Все разъехались, один Фотий жил еще несколько дней в Вильне, стараясь, как вероятно, о присоединении Киевской Митрополии к Московской, наконец, отпущенный с ласкою, сведал в Новогродке о смерти Витовта, случившаяся в октябре 1430 года. Сей Князь, тогда славнейший из Государей северной Европы, был для нашего отечества ужаснее Гедимина и Ольгерда, своими завоеваниями стеснив пределы России на юге и западе. В теле малом вмещал душу великую, умел пользоваться случаем и временем, повелевать народом и князьями, награждать и наказывать. За столом, в дороге, на охоте занимался делами, обогащая казну войною и торговлею, собирая несметное множество серебра, золота, расточал оные щедро, но всегда с пользою для себя. Человеколюбия не ведал; смеялся над правилами Государственного нравоучения, ныне давал, завтра отнимал без вины. не искал любви, довольствуясь страхом. В пирах отличался трезвостью и подобно Ольгерду не пил ни вина, ни крепкого меда, но любил жен и нередко, оставляя рать в поле, обращал коня к дому, чтобы лететь в объятия юной супруги.
С ним, по словам Историка Польского, воссияла и затмилась слава народа Литовского, к счастью России, которая без сомнения погибла бы навеки, если бы Витовтовы преемники имели его ум и славолюбие. Но Свидригайло, брат Ягайлов, и Сигизмунд, сын Кестутиев, один после другого властвовав над Литвою, изнуряли только ее силы междоусобием, войнами с Польшею, тиранством и грабительством.
Свидригайло, зять Князя Тверского, Бориса, всегда омраченный парами вина, служил примером ветрености и неистовства, однако ж был любим Россиянами за его благоволение к Вере Греческой. Брат Витовтов, Сигизмунд, изгнав Свидригайла - бывшего потом несколько лет пастухом в Молдавии - господствовал как ужаснейший из тиранов и, опаленный страстью златолюбия, губил вельмож, купцов, богатых граждан, чтобы овладеть их достоянием. Не веря людям, вместо стражи держал при себе диких зверей и не мог спастись от ножа убийц: Князья Иоанн и Александр Черторижские, внуки Ольгердовы, умертвили сего изверга, коего преемником был (в 1440 году) сын Ягайлов, Казимир. А добродушный сын Сигизмундов, Михаил, умер изгнанником в России, отравленный каким-то злодеем по наущению вельмож Литовских, как думали.

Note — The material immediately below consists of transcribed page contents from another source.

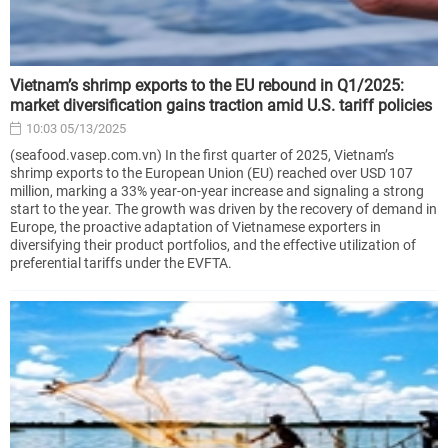
Vietnam’s shrimp exports to the EU rebound in Q1/2025:
market diversification gains traction amid U.S. tariff policies
10:03 05/13/2025
(seafood.vasep.com.vn) In the first quarter of 2025, Vietnam’s
shrimp exports to the European Union (EU) reached over USD 107
million, marking a 33% year-on-year increase and signaling a strong
start to the year. The growth was driven by the recovery of demand in
Europe, the proactive adaptation of Vietnamese exporters in
diversifying their product portfolios, and the effective utilization of
preferential tariffs under the EVFTA.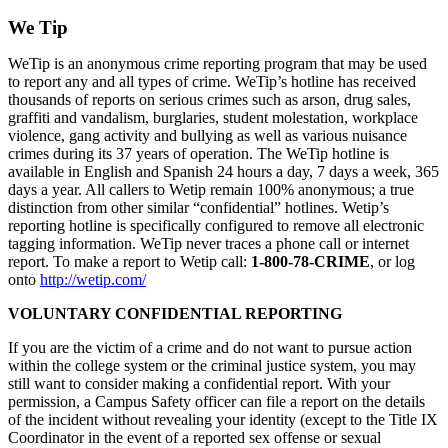
We Tip
WeTip is an anonymous crime reporting program that may be used
to report any and all types of crime. WeTip’s hotline has received
thousands of reports on serious crimes such as arson, drug sales,
graffiti and vandalism, burglaries, student molestation, workplace
violence, gang activity and bullying as well as various nuisance
crimes during its 37 years of operation. The WeTip hotline is
available in English and Spanish 24 hours a day, 7 days a week, 365
days a year. All callers to Wetip remain 100% anonymous; a true
distinction from other similar “confidential” hotlines. Wetip’s
reporting hotline is specifically configured to remove all electronic
tagging information. WeTip never traces a phone call or internet
report. To make a report to Wetip call:
1-800-78-CRIME
, or log
onto
http://wetip.com/
VOLUNTARY CONFIDENTIAL REPORTING
If you are the victim of a crime and do not want to pursue action
within the college system or the criminal justice system, you may
still want to consider making a confidential report. With your
permission, a Campus Safety officer can file a report on the details
of the incident without revealing your identity (except to the Title IX
Coordinator in the event of a reported sex offense or sexual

Новгородцы в 1431 году заключили мирный договор с Свидригайлом, а в 1436 с Сигизмундом.
* * *
Год спустя после смерти Втовта, в 1431 году, в Москве скончался митрополит Фотий. В Литве к власти пришел свояк князя Юрия Дмитриевича, Свидригайло, и у Василия II уже не хватало сил противостоять врагам союзных с Литвой.

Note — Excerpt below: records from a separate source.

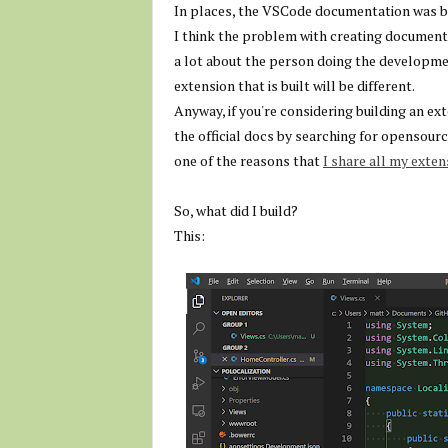
In places, the VSCode documentation was bett
I think the problem with creating documentat
a lot about the person doing the developme
extension that is built will be different.
Anyway, if you're considering building an 
the official docs by searching for opensourc
one of the reasons that
I share all my exte
So, what did I build?
This: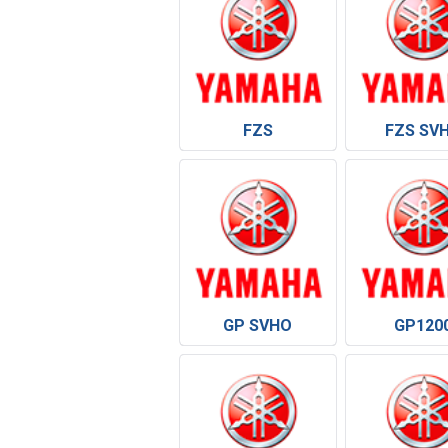
FZS
FZS SV
GP SVHO
GP120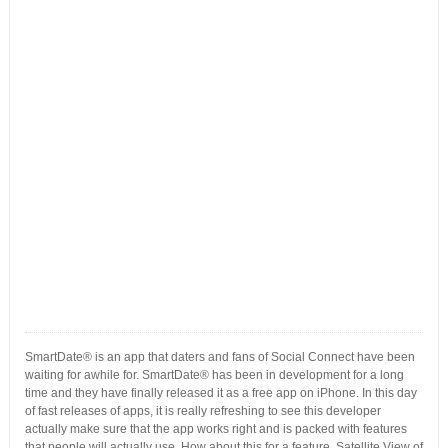
SmartDate® is an app that daters and fans of Social Connect have been
waiting for awhile for. SmartDate® has been in development for a long
time and they have finally released it as a free app on iPhone. In this day
of fast releases of apps, it is really refreshing to see this developer
actually make sure that the app works right and is packed with features
that people will actually use. How about this for a feature, Satellite View of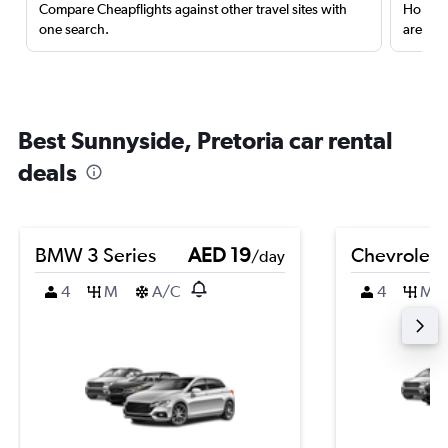
Compare Cheapflights against other travel sites with
Holding
one search.
are red
Best Sunnyside, Pretoria car rental
deals
BMW 3 Series
AED 19
Chevrolet 
/day
4
M
A/C
4
M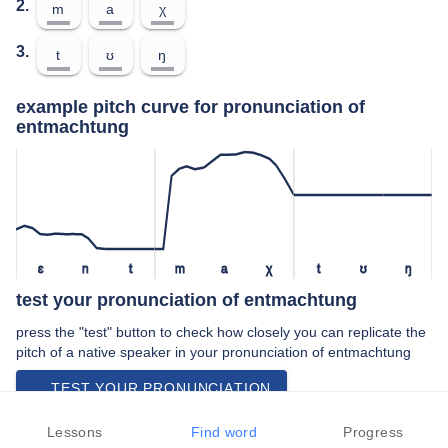
2.
m
a
χ
3.
t
ʊ
ŋ
example pitch curve for pronunciation of
entmachtung
ɛ
n
t
m
a
χ
t
ʊ
ŋ
test your pronunciation of entmachtung
press the "test" button to check how closely you can replicate the
pitch of a native speaker in your pronunciation of entmachtung
TEST YOUR PRONUNCIATION
video examples of entmachtung pronunciation
Lessons
Find word
Progress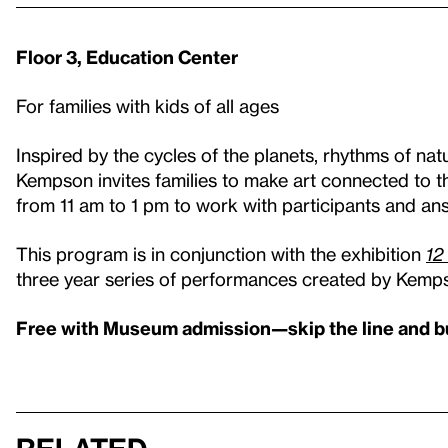
Floor 3, Education Center
For families with kids of all ages
Inspired by the cycles of the planets, rhythms of nat
Kempson invites families to make art connected to t
from 11 am to 1 pm to work with participants and an
This program is in conjunction with the exhibition
12
three year series of performances created by Kemp
Free with Museum admission—skip the line and b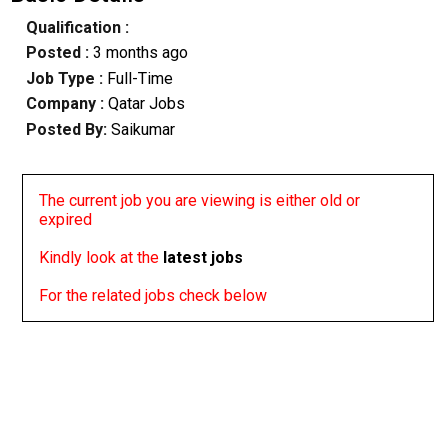
Qualification :
Posted :
3 months ago
Job Type :
Full-Time
Company :
Qatar Jobs
Posted By:
Saikumar
The current job you are viewing is either old or
expired
Kindly look at the
latest jobs
For the related jobs check below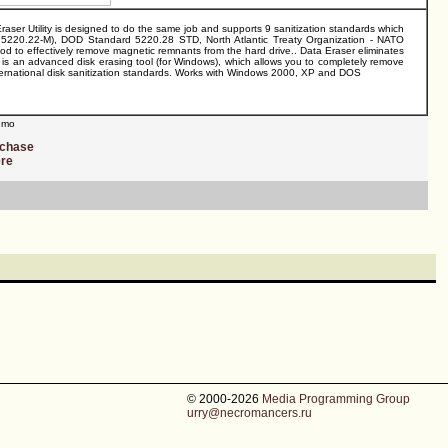
Eraser Utility is designed to do the same job and supports 9 sanitization standards which
5220.22-M), DOD Standard 5220.28 STD, North Atlantic Treaty Organization - NATO
 effectively remove magnetic remnants from the hard drive.. Data Eraser eliminates
zer is an advanced disk erasing tool (for Windows), which allows you to completely remove
s international disk sanitization standards. Works with Windows 2000, XP and DOS
mo
rchase
ere
© 2000-2026
Media Programming Group
urry@necromancers.ru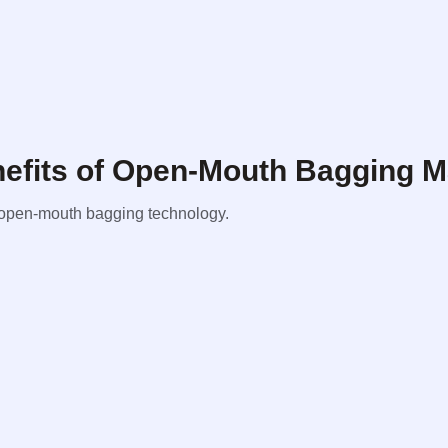
enefits of Open-Mouth Bagging 
om open-mouth bagging technology.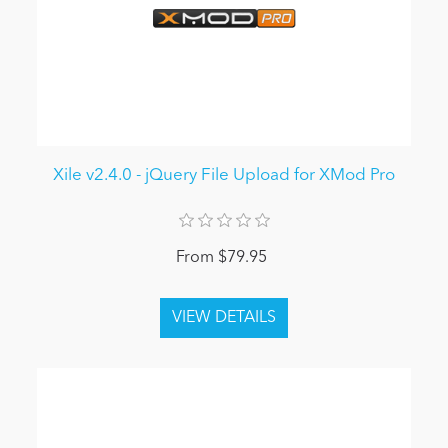
Xile v2.4.0 - jQuery File Upload for XMod Pro
From $79.95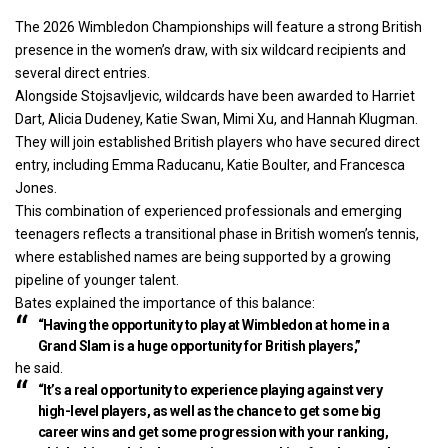
The 2026 Wimbledon Championships will feature a strong British
presence in the women’s draw, with six wildcard recipients and
several direct entries.
Alongside Stojsavljevic, wildcards have been awarded to Harriet
Dart, Alicia Dudeney, Katie Swan, Mimi Xu, and Hannah Klugman.
They will join established British players who have secured direct
entry, including Emma Raducanu, Katie Boulter, and Francesca
Jones.
This combination of experienced professionals and emerging
teenagers reflects a transitional phase in British women’s tennis,
where established names are being supported by a growing
pipeline of younger talent.
Bates explained the importance of this balance:
“Having the opportunity to play at Wimbledon at home in a
Grand Slam is a huge opportunity for British players,”
he said.
“It’s a real opportunity to experience playing against very
high-level players, as well as the chance to get some big
career wins and get some progression with your ranking,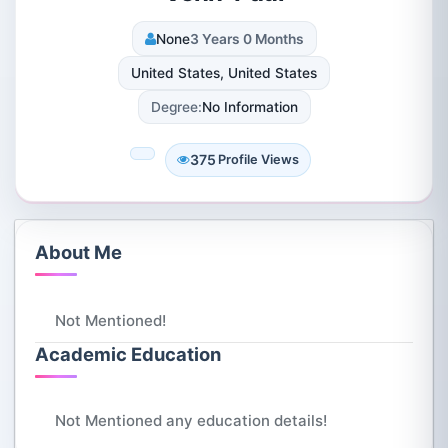
None
3 Years 0 Months
United States, United States
Degree:
No Information
375
Profile Views
About Me
Not Mentioned!
Academic Education
Not Mentioned any education details!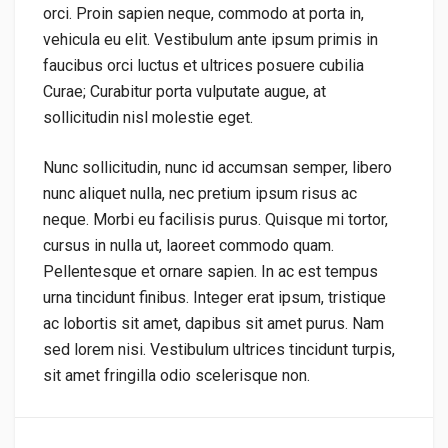
orci. Proin sapien neque, commodo at porta in,
vehicula eu elit. Vestibulum ante ipsum primis in
faucibus orci luctus et ultrices posuere cubilia
Curae; Curabitur porta vulputate augue, at
sollicitudin nisl molestie eget.
Nunc sollicitudin, nunc id accumsan semper, libero
nunc aliquet nulla, nec pretium ipsum risus ac
neque. Morbi eu facilisis purus. Quisque mi tortor,
cursus in nulla ut, laoreet commodo quam.
Pellentesque et ornare sapien. In ac est tempus
urna tincidunt finibus. Integer erat ipsum, tristique
ac lobortis sit amet, dapibus sit amet purus. Nam
sed lorem nisi. Vestibulum ultrices tincidunt turpis,
sit amet fringilla odio scelerisque non.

По смерти митрополита Фотия 8 июля 1431 года, с его прижизненного благословения и по просьбе Васили II собором церковных иерархов кандидатом на митрополичий пост был избран Иона. Он родился в погосте Одноушове, близ Костромы. Двенадцати лет Иона принял иноческий образ в одной из обителей страны Галичской, а чрез некоторое время перешел в московский Симонов монастырь. Здесь он проходил разные послушания, всецело предаваясь трудам и подвигам духовной жизни.
* * *
Юрий, года три жив спокойно, со смертью Витовта, объявил войну племяннику. Тогда Великий Князь предложил дяде ехать к Царю Махмету: согласились, и Василий, раздав по церквам богатую милостыню, с горестным сердцем оставил Москву. В прекрасный летний день, августа 15 1431 года, он обедал на лугу близ Симонова монастыря и не мог без слез смотреть на блестящие главы ее храмов. Никто из Князей Московских не погибал в Орде: Бояре утешали юного Василия рассказами о чести и ласках, оказанных там его родителю, но мысль отдать себя в руки неверным и с престола знаменитого упасть к ногам варвара омрачала скорбью душу сего слабого юноши. За ним отправился и Юрий.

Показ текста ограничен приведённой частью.